More than one way… (delegate edition)

Chris Coyier //

There was a question in the forums about affecting non-hovered items. The effect they were after is that they had an unordered list of items and when they were rolled over, they would all dim (lower opacity) except the one hovered.

This can be done with CSS, using pseduo-selectors.

ul li:not(:hover) { opacity: 0.5; }

However we know that pseudo-selectors don't have very good cross-browser support. And for that matter, opacity doesn't either. jQuery is pretty good at mitigating cross-browser problems, so l thought I might give that a spin. In attempting it, I had a nice little learning journey.

My first thought is that I needed to write a selector to select all list items except the one currently being hovered over. I had this come up recently for another reason, and I made a snippet for it: Excluding this from the selector. In this example:

$("ul li").not(this).css("opacity", "0.5");

We just need to wrap that in some kind of hover function. The most obvious:

$("li").hover(function() {
  $("li").not(this).css("opacity", 0.5);
}, function() {
  $("li").not(this).css("opacity", 1);
});

But I've been being taught that binding events like this is inefficient, since 1) it requires one event handler for every single element and 2) new elements appended to the page after this code runs will need to be re-bound. (Not to mention, you would definitely want to cache that selector above var $listItems = $("li");).

So I thought I'd go right for the new delegate function which we have mentioned here on CSS-Tricks a few times now. This is awesome because it solves both the issues mentioned above. This was my first (utterly broken) attempt.

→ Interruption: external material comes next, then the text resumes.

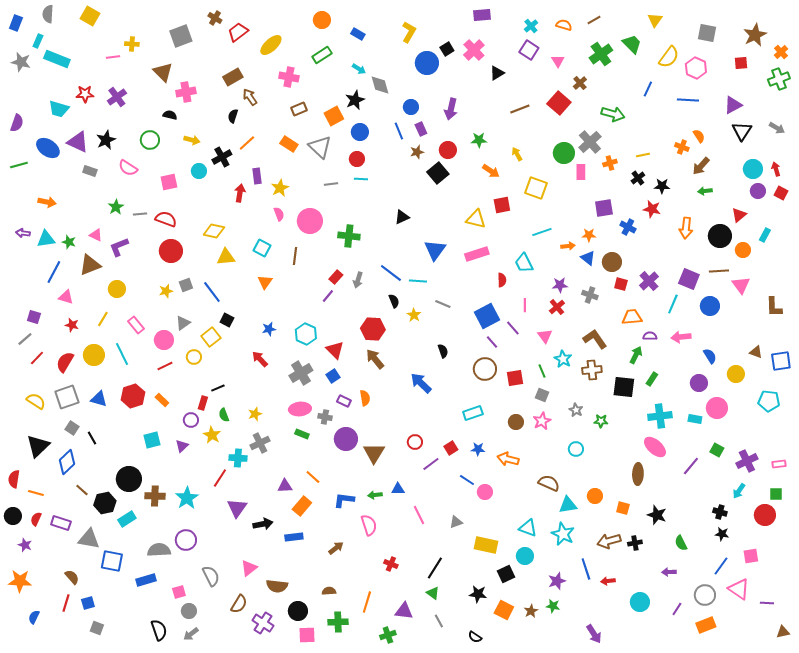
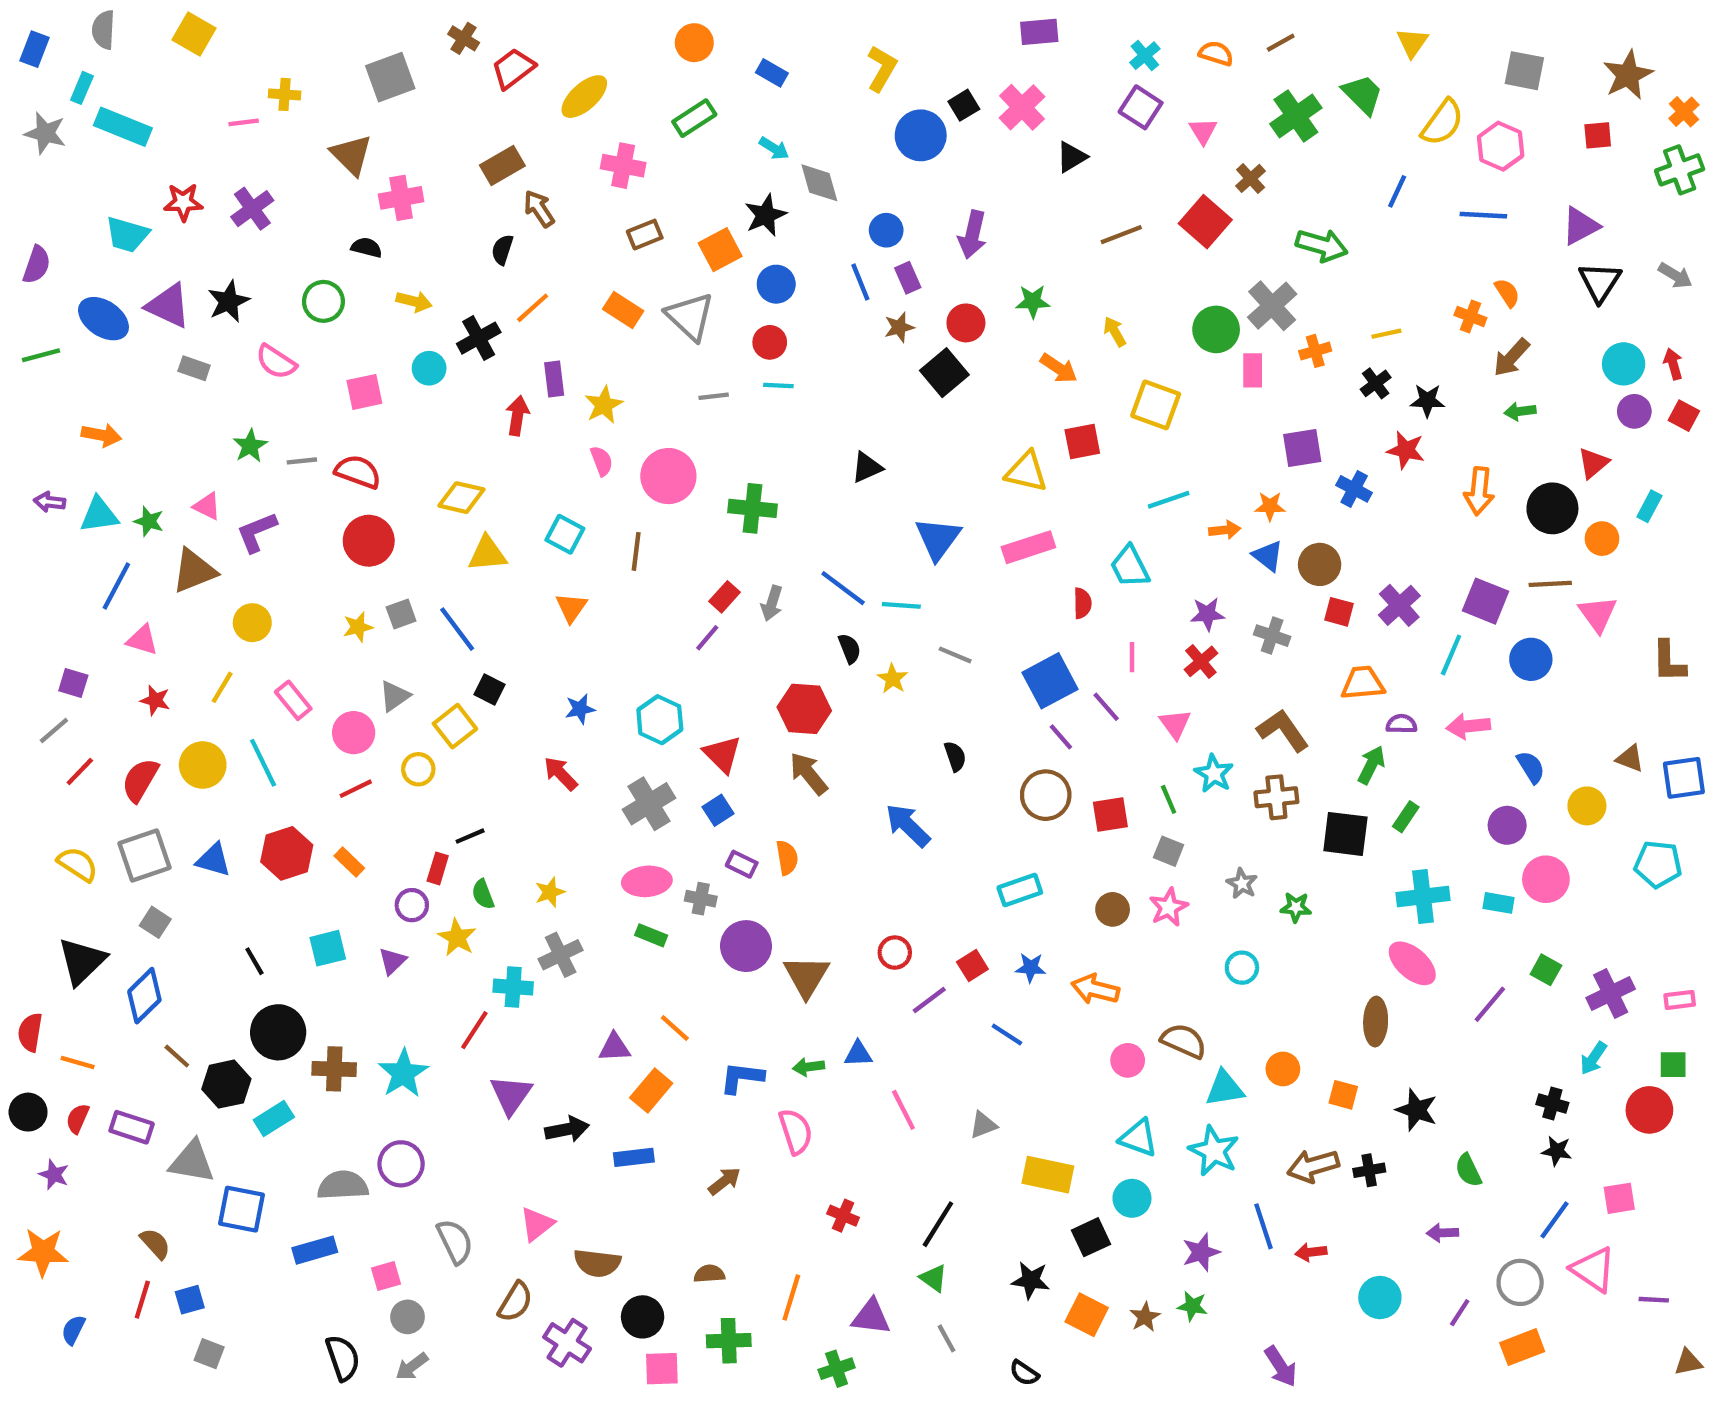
black line: (92, 438) -> (254, 961), moved
pink circle: (485, 492) -> (1128, 1060), moved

$("ul").delegate("li", "hover", function() {
    $("ul li").not(this).css("opacity", "0.5");
}, function() {
    $("ul li").not(this).css("opacity", "1");
});

Don't try that at home, it's not going to work. Why not? James Padolsey reminded me that "hover" isn't an event. It's a jQuery function, but not a real event. You can use it with delegate, but not with the same syntax like I was attempting. Delegate is expecting just the three parameters: element, event, and function, not four parameters like I was passing it (assuming it would know the last function was supposed to be a callback/mouseleave).

Then the next most obvious transformation becomes this:

$("ul").delegate("li", "mouseenter", function() {
    $("ul li").not(this).css("opacity", "0.5");
}).delegate("li", "mouseleave", function() {
    $("ul li").not(this).css("opacity", "1");
});

That uses two delegate functions, this time with real events, to get the job done. This is fine, but we can make it a bit more efficient by mapping both events to a single delegate and then just testing to see what type of event was fired. David Link had this idea:

$("ul").delegate("li", "mouseover mouseout", function(e) {
    if (e.type == 'mouseover') {
      $("ul li").not(this).css("opacity", "0.5");
    } else {
      $("ul li").not(this).css("opacity", "1");
    }
});

Which James Padolsey had an even cleaner version:

$("ul").delegate("li", "mouseover mouseout", function(e) {
    $("ul li").not(this).css("opacity", e.type == 'mouseover' ? 0.5 : 1);
});

jQuery's live() function is also a good choice here, but has some quirks as well. It turns out you can pass "hover" to live, but you can still only provide a single function. The function will then fire on both mouseenter and mouseleave events, and you'll have to do event.type testing (like above) to figure out which it was and behave accordingly. Thanks to Paul Irish and Jeffrey Way for that one.

And remember that CSS selector from the very top? We can use that right in jQuery too:

$("ul li:not(:hover)").css("opacity", "0.5");

Quite the journey eh? Like all things web, always more than one way to skin the cat.